There is only one problem, which is that I have a fundamental flaw that prevents me from doing it. I can, you see, tell the difference between a murderer and hostage.
From the moment the first hostages were released last month as part of the ceasefire deal which required Israel to release Palestinian prisoners in return, the BBC has repeatedly equated the two. Once might be an error – we all make mistakes. Twice, not quite a pattern, although… But by now, the BBC must have repeated this canard – this lie, to be clear – thousands of times, because it seems that this equivalence is made more often than not.
On Saturday, for example, the BBC News Channel’s coverage of the release of the hostages was captioned throughout: “Concerns over appearance of hostages on both sides”. How do I not love the BBC’s coverage? Let me count the ways.
“Hostages on both sides”. Every time – every single time – the BBC falls hook, line and sinker for Hamas’ propaganda.
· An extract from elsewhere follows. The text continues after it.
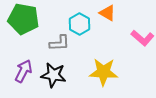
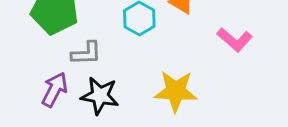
gray L-shape: (59, 43) -> (86, 53), moved

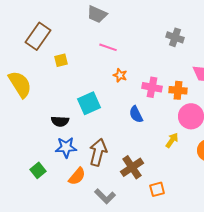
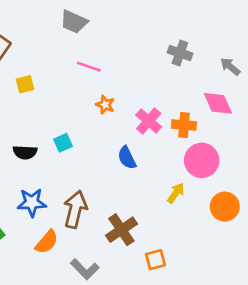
pink cross: (152, 87) -> (149, 121), turned 30
cyan square: (89, 103) -> (63, 143), size x0.6
black semicircle: (60, 121) -> (25, 152), moved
This equivalence between Palestinian terrorists imprisoned for murder, and other prisoners, with innocent hostages seized on October 7 might as well have a banner replacing the BBC logo with one reading Hamas Broadcasting Service, because the BBC is peddling exactly the propaganda narrative Hamas wants – as if all Israelis are legitimate targets for its terror, and its own actual terrorists are innocent freedom fighters.
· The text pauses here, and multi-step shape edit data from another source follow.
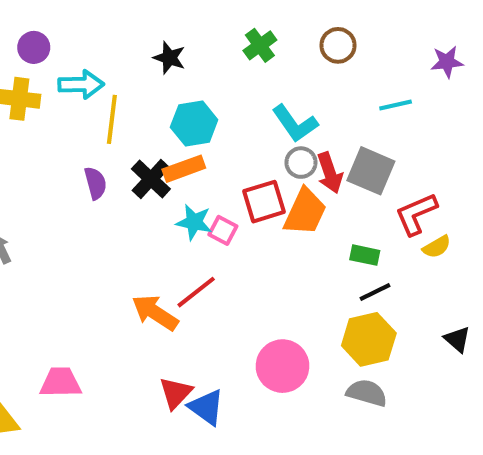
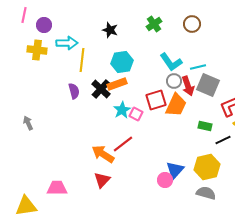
cyan line: (396, 105) -> (198, 67), moved
cyan star: (194, 222) -> (122, 110), turned 30
black line: (375, 292) -> (223, 140), moved
pink circle: (282, 366) -> (165, 180), size x0.6
red triangle: (176, 393) -> (102, 180), moved
blue triangle: (206, 407) -> (175, 170), moved, turned 36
That’s not all, of course. There are, says the Hamas Broadcasting Service, aka the BBC, concerns over the appearance of both the hostages and the prisoners. That may well be true in Broadcasting House. But you would have to be devoid of even the most basic journalistic ability not to be able to spot the difference between the emaciated, skeletal figures of the three hostages who were released from their captivity in Gaza on Saturday, having been starved, tortured, beaten, denied and humanitarian visits and the appearance of the released Palestinian prisoners who had regular visits, food and medicine and who looked as if they were ready to resume their previous role as terrorists. Indeed, within hours of their release some were pictured touting machine guns in just that vein.
This supposed equivalence of concern of their respective appearance is the very definition of fake news. Israel has released hundreds of Palestinian prisoners and yet not a single one of them, other than one who is reported to have cancer, looks emaciated. If Israel treated them so badly – starving them as Hamas does its hostages – why are we not seeing them also paraded by Hamas? You know the answer: because it isn’t true.
None of this matters to the BBC, of course, which doesn’t care about the facts when it comes to Israel and which is determined to equate innocent hostages with convicted Palestinian prisoners. Yesterday, Laura Kuenssberg interviewed Israeli president Isaac Herzog. Within moments of asking about the hostages she was at it, attacking him over the “strong body of evidence about appalling conditions for Palestinian prisoners, violence, abuse and humiliation inside Israeli prisons. How can you justify that?”
How can you justify that, indeed – a question that needs to be answered by Ms Kuenssberg and the BBC.